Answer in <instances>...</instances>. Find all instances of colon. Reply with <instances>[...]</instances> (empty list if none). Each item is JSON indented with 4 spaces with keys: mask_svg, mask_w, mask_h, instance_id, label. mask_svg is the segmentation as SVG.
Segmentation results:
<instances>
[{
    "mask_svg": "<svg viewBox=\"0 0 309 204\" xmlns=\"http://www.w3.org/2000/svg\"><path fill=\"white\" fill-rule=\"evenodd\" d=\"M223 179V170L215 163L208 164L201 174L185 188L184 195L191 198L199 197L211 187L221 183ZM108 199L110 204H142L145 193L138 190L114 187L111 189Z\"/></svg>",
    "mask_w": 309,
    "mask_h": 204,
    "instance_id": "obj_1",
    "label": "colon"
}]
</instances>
· · · · ·
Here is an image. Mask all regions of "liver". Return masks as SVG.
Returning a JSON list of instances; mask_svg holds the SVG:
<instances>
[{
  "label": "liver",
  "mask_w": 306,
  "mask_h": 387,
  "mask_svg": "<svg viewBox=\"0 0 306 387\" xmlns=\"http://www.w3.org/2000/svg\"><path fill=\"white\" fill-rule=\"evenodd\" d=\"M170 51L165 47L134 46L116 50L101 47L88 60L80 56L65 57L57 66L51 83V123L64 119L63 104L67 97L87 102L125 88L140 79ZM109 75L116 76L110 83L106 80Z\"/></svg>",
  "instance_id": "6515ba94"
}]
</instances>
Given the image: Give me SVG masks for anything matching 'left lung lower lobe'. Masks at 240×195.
· · · · ·
-- Problem description --
When you reach the line holding "Here is an image." in the records above, begin reproducing exactly, stop after the line holding "Given the image: Give", and output nothing else.

-- Answer space --
Here is an image. Mask all regions of "liver". Return masks as SVG.
Returning a JSON list of instances; mask_svg holds the SVG:
<instances>
[{
  "label": "liver",
  "mask_w": 306,
  "mask_h": 387,
  "mask_svg": "<svg viewBox=\"0 0 306 387\" xmlns=\"http://www.w3.org/2000/svg\"><path fill=\"white\" fill-rule=\"evenodd\" d=\"M170 51L165 47L134 46L116 50L101 47L88 60L80 56L65 57L57 66L51 83V123L64 119L63 104L67 97L87 102L125 88L140 79ZM109 75L116 76L110 83L106 80Z\"/></svg>",
  "instance_id": "6515ba94"
}]
</instances>
Given the image: Give me SVG masks for anything matching 'left lung lower lobe'. Masks at 240×195.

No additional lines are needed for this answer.